There's an old rc.com thread somewhere describing a solo fall that broke a climber's biner on a grigri sending him to his backup.

There was also another tale of a climber who took a huge fall on Braille Book and another similar story on After Six because the low angle falls didn't generate enough force to lock up the device. Also, if you forget about self-feeding the back up can limit how much slides through.
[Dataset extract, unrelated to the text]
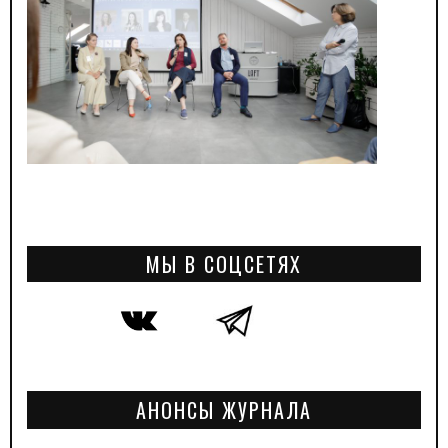
МЫ В СОЦСЕТЯХ
АНОНСЫ ЖУРНАЛА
I'm far from a SP expert, but FWIW, I've never run more than one knot (I like and eight on a bight). I think the rationale behind having many knots ready to go is that you don't have to futz with it much to drop one and move into the next. If the terrain permits to not drag the whole rope up on your person, pulling up from the anchor would be my preference.
James Doty

Trad climber
Phoenix, Az.
Sep 16, 2011 - 12:43pm PT
I think having a technique to deal specifcly with each situation is the key.
Melissa, are you talking aid or free? Just wondering about tying and retying the figo8 with one hand while free climbing. Do it at stances? This is why I go with the clove.
James Doty

Trad climber
Phoenix, Az.
Sep 16, 2011 - 12:44pm PT
I have gotten pretty quick at dropping the old one and slapping on a new one.
JeffR

Trad climber
Cayucos, CA
Sep 16, 2011 - 12:47pm PT
I've found that using two carabiners to connect the SP makes the SP more "stable" on my harness, although one would certainly work.
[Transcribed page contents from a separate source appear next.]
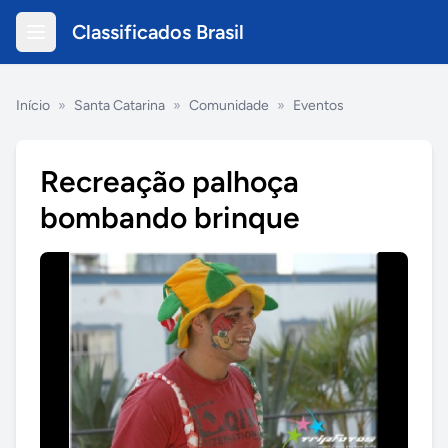
Classificados Brasil
Início
»
Santa Catarina
»
Comunidade
»
Eventos
Recreação palhoça
bombando brinque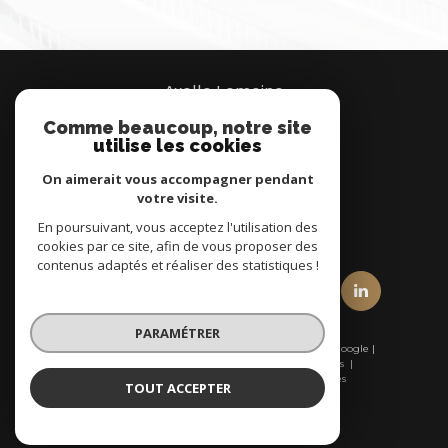
Axelle Lemoine
Comme beaucoup, notre site
07 66 95 37 00
utilise les cookies
Brignais
On aimerait vous accompagner pendant
votre visite.
En poursuivant, vous acceptez l'utilisation des
nous suivre sur
cookies par ce site, afin de vous proposer des
contenus adaptés et réaliser des statistiques !
PARAMÉTRER
© 2026 | Tous droits réservés | Traduction powered by Google |
Nos honoraires
Plan du site
Mentions légales
Admin
Nos liens
Politique RGPD
Cookies
TOUT ACCEPTER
The idea of the big-cluster-o-loops is yeah, a backup, but the advantage is also that it keeps the weight of the unused rope off of the SP mechanism which allows the SP to feed smoothly. I usually use two loops, because I found that sometimes I needed more rope to do a move than is available between the SP and the first loop, and it is quick and easy to unclip/untie the first loop to do the move, then tie/clip a second loop when I reach a good stance.
James Doty

Trad climber
Phoenix, Az.
Sep 16, 2011 - 12:52pm PT
Absolutely. Good points. I might try a second locker/clove combo b/u again now that I am a little better at managing the thing. I have run into the same issues with being short of rope at a crux.
Melissa

Gym climber
berkeley, ca
Sep 16, 2011 - 12:52pm PT
James Doty...Yes...I like to guestimate my next stance or hang for back-ups. I'm not keen on doing lead belayed solo free climbing beyond necessity, so I've never tried it on something that was so hard that a stance or hang would not be had at a reasonable interval. Like I said...people run multiple loops to make the process one handed. That would be easier for me than trying to shove a clove...which I've never had a knack for, but clearly others do.
James Doty

Trad climber
Phoenix, Az.
Sep 16, 2011 - 12:56pm PT
Yeah, old ropes are a nogo. I like climbing with a partner better of course but won't let the lack of one stop me.
James Doty

Trad climber
Phoenix, Az.
Sep 16, 2011 - 12:57pm PT
By the way you should have whined your complaints. He may have appreciated it for R&D.
Studly

Trad climber
WA
Sep 16, 2011 - 01:01pm PT
Helps to have a nice rope with a dry finish for nice feeding. Keeping the rope weight off the Silent partner by the use of a back up knot is the most important thing I can think of. I have absolute confidence in the SP catching falls so for me the back up knot is just to take the rope weight off the device so it feeds well. When I use the SP I accept the fact that I am going to be doing a little french free, as it is quicker in some instances to take a hang to retie the back up knot then try to hold on and redo the whole affair if you are on anything of much difficulty.
James Doty

Trad climber
Phoenix, Az.
Sep 16, 2011 - 01:07pm PT
Good points about french free. I feel the same as far as the b/u. My first SP failed by constantly locking not failing to lock. I thought that was pretty cool design and became more confident in it. Wren rebuilt it of course for free.
tolman_paul

Trad climber
Anchorage, AK
Sep 16, 2011 - 01:24pm PT
Curious if anyone has used both the soloist and silent partner enough to compare pros/cons between the units.

As to roped free soloing, I've always looked at it is something to be done on routes that you wouldn't do cordless, but are still below what you'd do with a partnered belay.